L'interview du mois d'Octobre
La dernière interview, c'était après le Tour de France. Qu'as-tu fait depuis? …
Pas grand-chose hormis beaucoup de critériums. J'ai profité de mon bon Tour de France qui m'a permis d'être invités par de nombreux organisateurs, donc de faire un maximum de critériums. D'autant que mon équipe m'a laissé relativement libre après le Tour. J'ai tout de même participé au Tour de l'Ain et au GP de Plouay… mais j'avoue sans grande motivation. Les critériums m'ont beaucoup fatigué.
Ce fut difficile de trouver la motivation après un tel début de saison?
Disons que si je n'avais pas signé dans une autre équipe dés le mois de juillet, je me serai certainement remotivé. Mais dans ma situation, avec le début de saison que j'avais fait, j'ai préféré me relâcher. Et puis, j'ai déjà la tête en 2007.
Es-tu resté en bon terme avec les dirigeants d'Agritubel?
Bien sûr, ça reste une équipe que j'aime beaucoup. J'ai pas mal d'affinités avec certains dirigeants, même si sur le Tour, j'étais un peu déçu qu'ils ne fassent pas un petit effort pour me garder. En fait, je pense qu'ils ne me croyaient pas capable de partir. Cela dit, une offre du Crédit Agricole, c'est difficile de refuser. Même si je n'ai jamais été vraiment favorable au Pro-Tour, ça reste une expérience à découvrir. J'ai hâte d'y être...
- Le bilan 2006 d'Agritubel sera positif avec, en plus, la récente victoire de Duenas au Tour de l'Avenir...
Nous n'avons beaucoup de victoire mais celle que l'on a sont belle : une étape au Tour, une autre au critérium international, puis le Tour de Bavière et le Tour de l'Avenir... L'équipe a passé un pallier cette année. C'est l'expérience qui commence à payer.
Tu vas faire ta dernière course de la saison au mexique.

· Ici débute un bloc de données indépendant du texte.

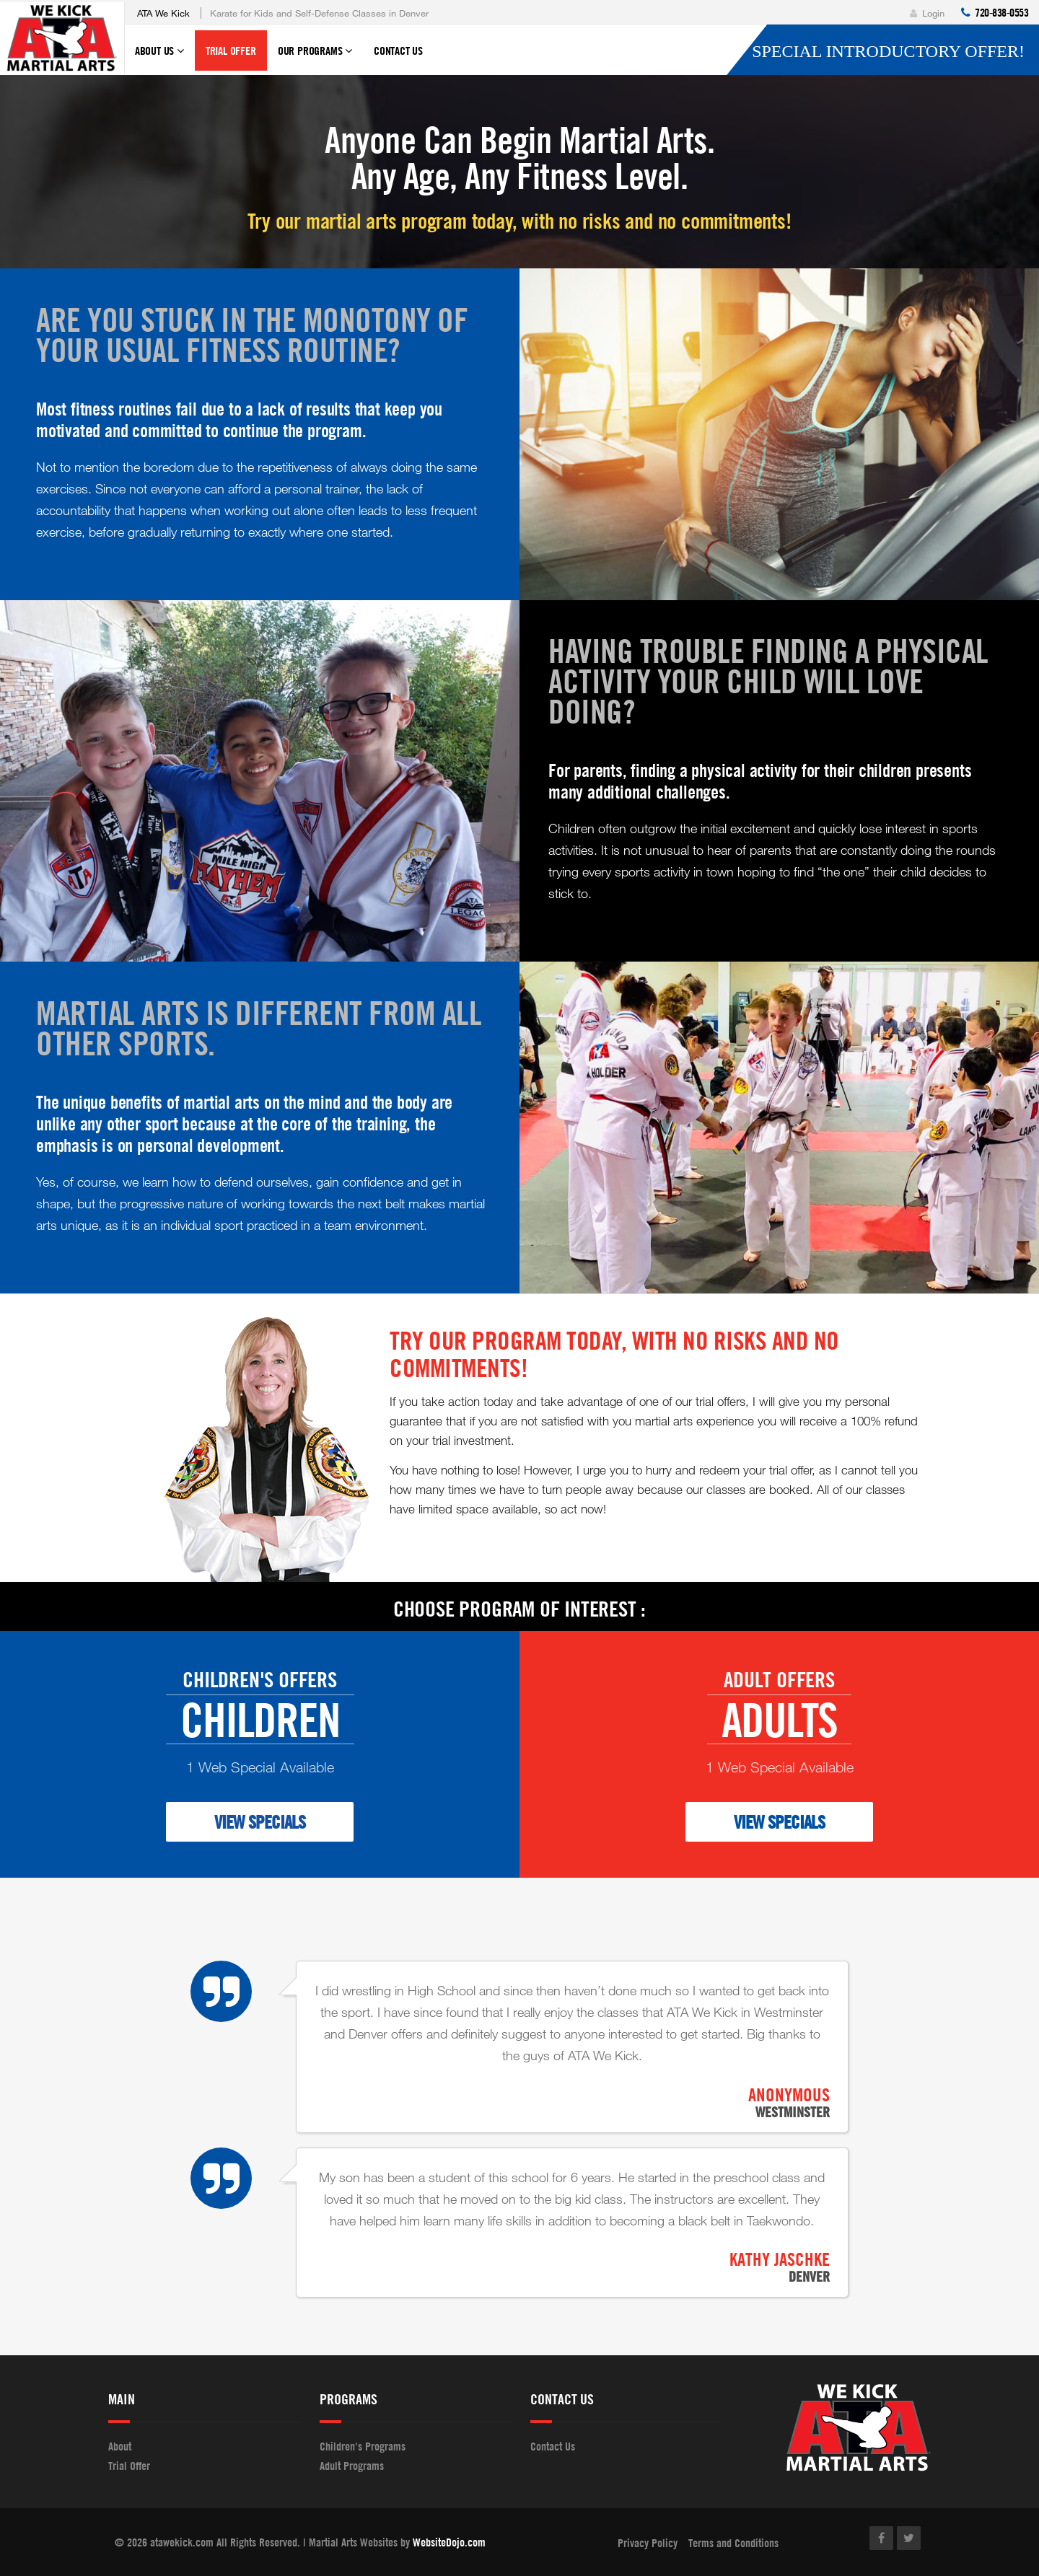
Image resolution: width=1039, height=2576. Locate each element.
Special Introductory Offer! (888, 51)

Est-ce plutôt une récompense pour les coureurs qui ont marché cette saison? Quel objectif?
Oui, effectivement, c'est plus un cadeau de la part des dirigeants qu'un objectif. Maintenant, certains coureurs sont très motivés comme Alberto Martinez. Alors il faut un minimum de condition pour l'aider. C'est la raison pour laquelle je roule encore un peu avant de partir
Tu ne regrettes pas de ne pas avoir disputé les championnats du monde?
Je ne suis pas un coureur de fin de saison, j'ai beaucoup de mal à me motiver, passé le mois d'août. Alors les championnats du Monde, je n'y pense même pas. L'an prochain, je vais demander à faire la Vuelta. Ça peut être un bon moyen pour se motiver en fin de saison, et si ça marche, pourquoi pas postuler. Mais bon, ça, c'est encore loin.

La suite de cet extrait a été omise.